Where to Celebrate Lunar New Year—The Year of the Dragon

We’re about to welcome in the Year of the Dragon. In the Chinese zodiac the dragon, which is associated with strength, courage and independence, is the 5th of 12 animals honored each year.

The Lunar New Year is always a time of celebration here in New York City and of course food is at the center of many celebrations.

Where to celebrate Lunar New Year? While lunar new year falls on February 10th, celebrations take place before and after the 10th. I recommend heading to one of NYC’s Chinatowns (Brooklyn, Manhattan or Queens) where there will be festivities outside in the streets or inside at many restaurants.

Or visit one of these innovative restaurants, all of which have partnered with Tsingtao brewery to celebrate Chinese cuisine and ring in The Year of the Dragon with Tsingtao-infused dishes and drinks along with other specialties. While this celebration is being held from January 30th – February 12th, 2024, you can dine at the Chinese restaurants all year long.


Where to Celebrate Lunar New Year?

Celebrate the Year of the Dragon at one of these innovative NYC Chinese restaurants!

January 30th-February 12th


For a glamorous dining experience consider Hutong, which serves Northern Chinese fare and innovative dim sum in a 1920s New York and Shanghai-inspired Art Deco. Enjoy such specialties as crispy soft shell crab, flaming Peking duck, Wagyu beef millefeuille and lobster dumplings along with creative cocktails from the restaurant’s lounge.

Tsingtao-infused dishes and drinks:

  • “Xingréng Pijiu”: A creative beer cocktail combining Tsingtao with tomato juice, Maggi seasoning, and a blend of spices, served with a Tajin and ground Sichuan red peppercorn rim, garnished with a red chili pepper and dehydrated yuzu wheel.
  • “Qingfu Pijiu”: A refreshing beer cocktail featuring Tsingtao with passion fruit purée, honey, yuzu, and a hint of Sichuan red peppercorn spice, garnished with a banana leaf and orchid flower.
  • Beef Tenderloin with Leeks: A flavorful dish of pan-seared beef tenderloin and leeks, cooked with Tsingtao, ginger, scallions, and seasoning, finished with potato starch water and sesame oil.
  • Mala Beer Prawns: Shrimp boiled with Tsingtao and tossed with ginger, scallions, peppers, Chinese celery, and Sichuan peppercorns, creating a bold and spicy flavor.

731 Lexington Avenue at East 59th Street

MáLà Project (four locations)

Founded by four friends, the MáLà Project serve Neo-Sichuanese cuisine, from fiery dry pots with the choice of various spice levels to comforting Northern Chinese cuisine. Since co-founding the restaurant in 2015, Amelie Kang has dedicated herself to the hospitality industry and lead the way for Chinese restaurants in the East Village.
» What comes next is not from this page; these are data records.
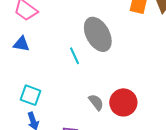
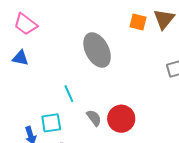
cyan line: (74, 56) -> (69, 94), moved
cyan square: (30, 95) -> (51, 123), moved, turned -30

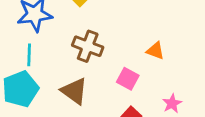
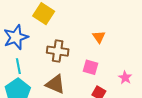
orange triangle: (155, 51) -> (99, 37), moved, turned 48

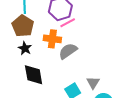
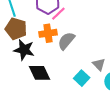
black star: (25, 48) -> (24, 50), size x1.5

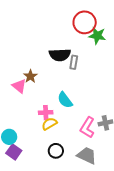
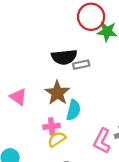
gray rectangle: (74, 62) -> (81, 65), turned 72
brown star: (30, 76) -> (57, 93), moved, size x1.5
cyan semicircle: (65, 100) -> (73, 110), turned -126

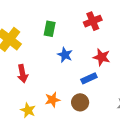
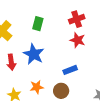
blue star: (65, 55) -> (34, 54), moved, size x1.5
red star: (102, 57) -> (78, 40), moved

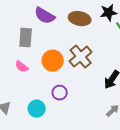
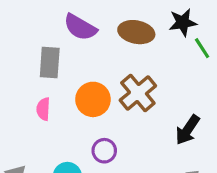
pink semicircle: (22, 67) -> (43, 109), turned 56

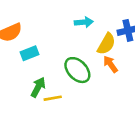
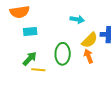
green ellipse: (77, 70) -> (63, 54), turned 30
Tsingtao-infused dishes and drinks:

  • White Jade: A mix of Tsingtao Beer Syrup, white rum, spiced ginger tea, and lemon. 
  • Chino Barrio: A bold concoction of Tsingtao Beer, bourbon, bird-eye chili pepper, grenadine, pineapple, and lime. 
  • Dragon Dance: A celebration in a glass with Tsingtao Beer, rosemary Aperol, grapefruit, and honey. 

Click here for locations.

Hunan Slurp

Step inside this sleep, modern oasis, which doubles as an art gallery, in NYC’s East Village for  contemporary Chinese restaurant. Chef Chao Wang, an art lover who grew up in Hengyang, serves Hunan rice and noodle dishes along with regional specialties, including Hengyang Chicken, Beef & Lotus Root and Tiger Prawns with Hunan Spicy Sauce.

Tsingtao-infused dish:

  • Beer Duck: Duck braised in a rich sauce of chili pepper, ginger, and Tsingtao beer. 

112 First Avenue at East 7th St


Milu means “rice road” and sounds like the Chinese words for “getting lost.” This notion grasps what the three owners brought to their literal table: a menu with flavors, ingredients, and  techniques that reflect their diverse backgrounds. Milu, which was inspired by historic Hong Kong-style cafes, is casual and comforting, the perfect place to enjoy the Canto-American food.

Tsingtao-infused dishes and drinks:

  • Tsingtao Marinated Chicken: Half chicken marinated in Tsingtao, served with sesame garlic sweet potatoes, and rice. Available for dinner only. 
  • Umeshandy: A refreshing blend of Tsingtao beer with umeshu, sherry, and lime, rimmed with salted Sichuan pepper. Available for dinner only.